• AIM OF THE EXERCISE
For this exercise, retype all the data exactly and exclude every image.

(DATA)

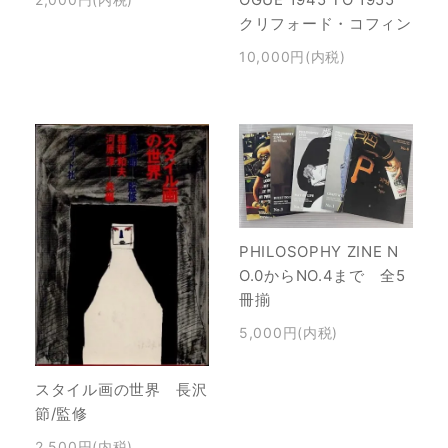
クリフォード・コフィン
10,000円(内税)
PHILOSOPHY ZINE N
O.0からNO.4まで 全5
冊揃
5,000円(内税)
スタイル画の世界 長沢
節/監修
2,500円(内税)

(End DATA)

• EXERCISE ANSWER
クリフォード・コフィン
10,000円(内税)
PHILOSOPHY ZINE N
O.0からNO.4まで 全5
冊揃
5,000円(内税)
スタイル画の世界 長沢
節/監修
2,500円(内税)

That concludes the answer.